Years after a wave of construction brought publicly financed stadiums costing billions of dollars to cities across the country, taxpayers are once again being asked to reach into their pockets.
From New Jersey to Ohio to Arizona, the stadiums were sold as a key to redevelopment and as the only way to retain sports franchises. But the deals that were used to persuade taxpayers to finance their construction have in many cases backfired, the result of overly optimistic revenue assumptions and the recession.
In Indianapolis, the Capital Improvement Board spent 2009 trying to find $32 million to run the Lucas Oil Stadium and convention center. In Milwaukee, a drop in sales tax receipts may delay by several years the date for paying off the bonds issued to build Miller Park, the home of the Brewers.
Columbus, Ohio, is considering using public money to keep the Blue Jackets in town. Glendale, Ariz., has fought to hold the Phoenix Coyotes to their long-term lease. In New Jersey, a ticket surcharge may be added to help resolve a tenant-landlord dispute between the Devils and Newark.
Mark Rosentraub, the author of the book “Major League Losers,” said that many of the stadium deals included “revenue bombs,” with financial traps like balloon payments on debt in later years and sweeteners like the Hamilton County property tax rebate to win public support.
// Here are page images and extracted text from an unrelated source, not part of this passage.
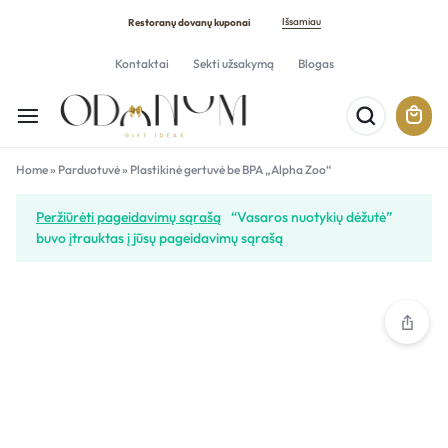
Išsamiau
Restoranų dovanų kuponai
Kontaktai
Sekti užsakymą
Blogas
Home
»
Parduotuvė
»
Plastikinė gertuvė be BPA „Alpha Zoo“
Peržiūrėti pageidavimų sąrašą
“Vasaros nuotykių dėžutė”
buvo įtrauktas į jūsų pageidavimų sąrašą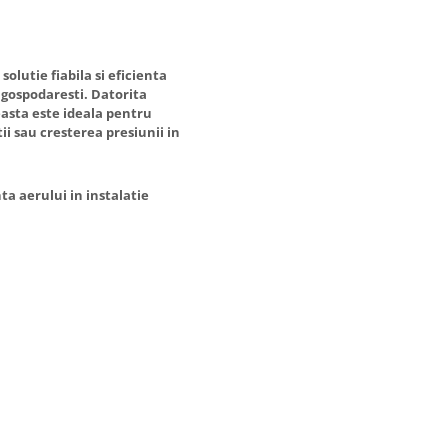
solutie fiabila si eficienta
 gospodaresti. Datorita
asta este ideala pentru
ii sau cresterea presiunii in
a aerului in instalatie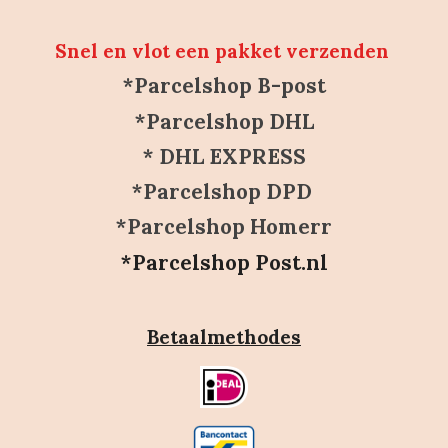
Snel en vlot een pakket verzenden
*Parcelshop B-post
*Parcelshop DHL
* DHL EXPRESS
*Parcelshop DPD
*Parcelshop Homerr
*Parcelshop Post.nl
Betaalmethodes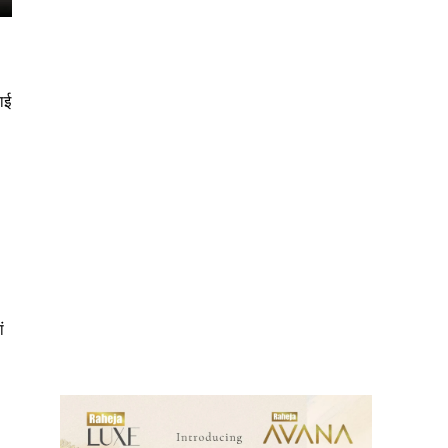
ाई
ews
ं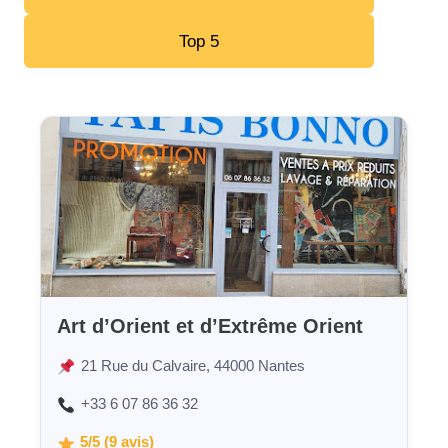
Top 5
Art d’Orient et d’Extrême Orient
21 Rue du Calvaire, 44000 Nantes
+33 6 07 86 36 32
5/5 (9 avis)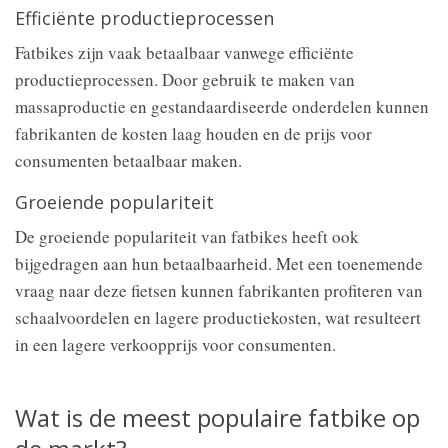
Efficiënte productieprocessen
Fatbikes zijn vaak betaalbaar vanwege efficiënte
productieprocessen. Door gebruik te maken van
massaproductie en gestandaardiseerde onderdelen kunnen
fabrikanten de kosten laag houden en de prijs voor
consumenten betaalbaar maken.
Groeiende populariteit
De groeiende populariteit van fatbikes heeft ook
bijgedragen aan hun betaalbaarheid. Met een toenemende
vraag naar deze fietsen kunnen fabrikanten profiteren van
schaalvoordelen en lagere productiekosten, wat resulteert
in een lagere verkoopprijs voor consumenten.
Wat is de meest populaire fatbike op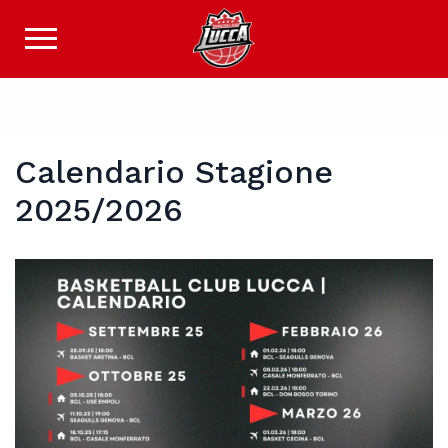
Calendario Stagione
2025/2026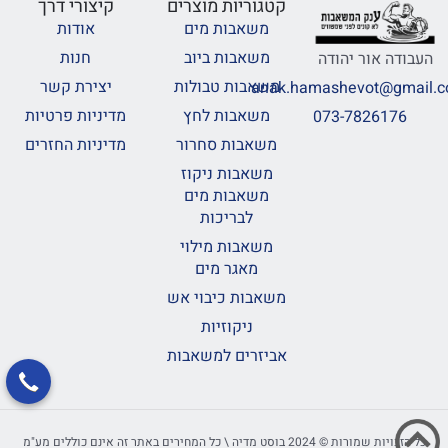
קטגוריות מוצרים
קיצורי דרך
משאבות מים
אודות
משאבות ביוב
חנות
העבודה אור יהודה
משאבות טבולות
יצירת קשר
anak.hamashevot@gmail.
משאבות לחץ
מדיניות פרטיות
073-7826176
משאבות סחרור
מדיניות החזרים
משאבות ניקוז
משאבות מים
לבריכות
משאבות מילוי
מאגר מים
משאבות כיבוי אש
ניקוזיות
אביזרים למשאבות
כל הזכויות שמורות © 2024 בוסט מדיה \ כל המחירים באתר זה אינם כוללים מע"מ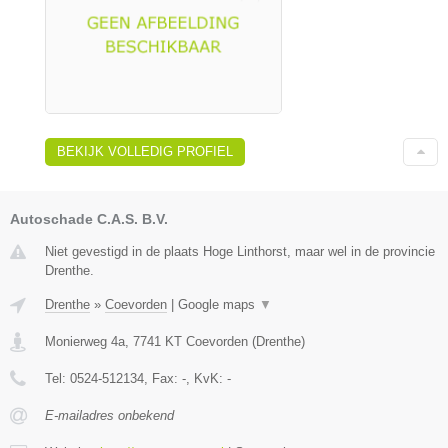
BEKIJK VOLLEDIG PROFIEL
Autoschade C.A.S. B.V.
Niet gevestigd in de plaats Hoge Linthorst, maar wel in de provincie
Drenthe.
Drenthe
»
Coevorden
|
Google maps
▼
Monierweg 4a
,
7741 KT
Coevorden
(
Drenthe
)
Tel:
0524-512134
, Fax:
-
, KvK:
-
E-mailadres onbekend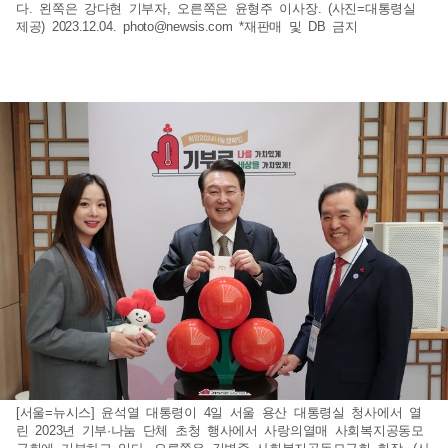
다. 왼쪽은 강다현 기부자, 오른쪽은 윤형주 이사장. (사진=대통령실
제공) 2023.12.04.
photo@newsis.com
*재판매 및 DB 금지
[서울=뉴시스] 윤석열 대통령이 4일 서울 용산 대통령실 청사에서 열
린 2023년 기부·나눔 단체 초청 행사에서 사랑의열매 사회복지공동모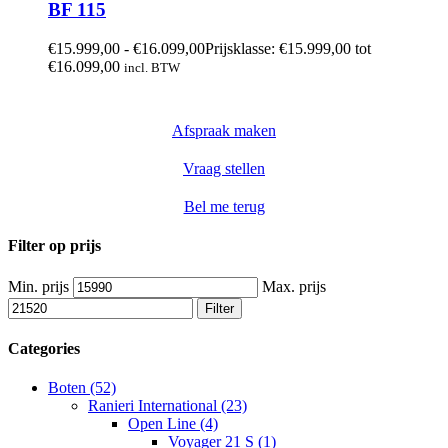
BF 115
€
15.999,00
-
€
16.099,00
Prijsklasse: €15.999,00 tot
€16.099,00
incl. BTW
Afspraak maken
Vraag stellen
Bel me terug
Filter op prijs
Min. prijs
Max. prijs
Filter
Categories
Boten (52)
Ranieri International (23)
Open Line (4)
Voyager 21 S (1)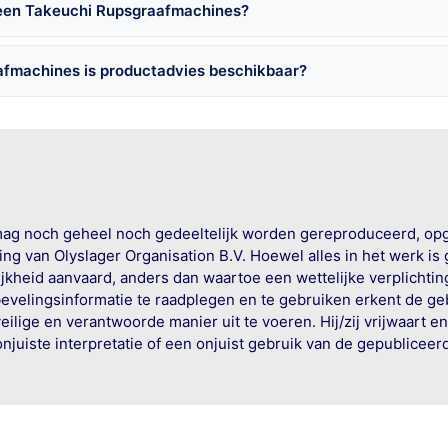
 een Takeuchi Rupsgraafmachines?
afmachines is productadvies beschikbaar?
mag noch geheel noch gedeeltelijk worden gereproduceerd, op
g van Olyslager Organisation B.V. Hoewel alles in het werk is
jkheid aanvaard, anders dan waartoe een wettelijke verplichtin
bevelingsinformatie te raadplegen en te gebruiken erkent de geb
ige en verantwoorde manier uit te voeren. Hij/zij vrijwaart e
onjuiste interpretatie of een onjuist gebruik van de gepublicee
In many cases, the architects of the deals are long gone by the time the bill comes due.
The plan went awry almost from the start. The [Cincinnati Bengal’s ] football stadium exceeded its budget by $50 million, forcing the county to issue more bonds. Forecasts for growth in the sales tax turned out to be too rosy. The teams received sweetheart leases. In 2000, voters threw out the county commissioners who cut the deal.
That year the sales tax grew 1.8 percent, the first of many years below the 3 percent forecast. Both stadiums were originally expected to cost $500 million combined. Yet Paul Brown Stadium alone cost $455 million and the Great American Ballpark, the Reds’ home a few hundred yards down the Ohio River, cost $337 million by the time it opened in 2003.
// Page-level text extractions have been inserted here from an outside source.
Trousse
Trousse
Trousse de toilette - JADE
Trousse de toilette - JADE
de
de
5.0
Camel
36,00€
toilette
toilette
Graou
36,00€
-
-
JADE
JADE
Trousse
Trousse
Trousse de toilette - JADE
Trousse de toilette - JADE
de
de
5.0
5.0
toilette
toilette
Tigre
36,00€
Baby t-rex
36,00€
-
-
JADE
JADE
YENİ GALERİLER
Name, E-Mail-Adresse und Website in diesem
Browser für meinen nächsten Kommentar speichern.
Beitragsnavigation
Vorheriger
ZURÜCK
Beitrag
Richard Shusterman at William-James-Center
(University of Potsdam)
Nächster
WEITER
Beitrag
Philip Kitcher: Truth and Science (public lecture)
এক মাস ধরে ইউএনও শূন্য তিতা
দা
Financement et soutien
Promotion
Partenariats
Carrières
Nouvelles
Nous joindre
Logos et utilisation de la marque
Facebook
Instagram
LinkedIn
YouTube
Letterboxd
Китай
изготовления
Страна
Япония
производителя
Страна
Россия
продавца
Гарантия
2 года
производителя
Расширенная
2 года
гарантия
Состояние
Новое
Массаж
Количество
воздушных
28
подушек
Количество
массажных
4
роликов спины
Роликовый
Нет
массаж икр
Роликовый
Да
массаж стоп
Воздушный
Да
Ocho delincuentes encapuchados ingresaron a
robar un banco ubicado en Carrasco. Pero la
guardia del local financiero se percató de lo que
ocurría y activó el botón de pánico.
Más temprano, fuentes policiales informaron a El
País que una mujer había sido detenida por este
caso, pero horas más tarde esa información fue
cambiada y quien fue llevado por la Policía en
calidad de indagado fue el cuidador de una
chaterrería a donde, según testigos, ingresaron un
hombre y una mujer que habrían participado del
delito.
The generous deal for the Bengals has been a sore spot. The team had to pay rent only through 2009 on its 26-year lease, and has to cover the cost of running the stadium only for game days. Starting in 2017, the county will reimburse the team for these costs, too. The county will pay $8.5 million this year to keep the stadium going.
The Bengals keep revenue from naming rights, advertising, tickets, suites and most parking. If the county wants to recoup money by taxing tickets, concessions or parking, it needs the team’s approval.
[Click to continue reading As Revenue Plunges, Stadium Boom Adds to Municipal Woes – NYTimes.com]
Was it really worth it? Are public spectacles so important to our society that paying wealthy team owners to host their games is more important than funding all else? If owners of sport teams are so broke they need welfare to pay for their team’s stadium, perhaps they should sell the team to someone who can pay the team expenses without taxpayer dollars. The sporting stadium boondoggle is one of the worst kinds of corporate welfare in the nation.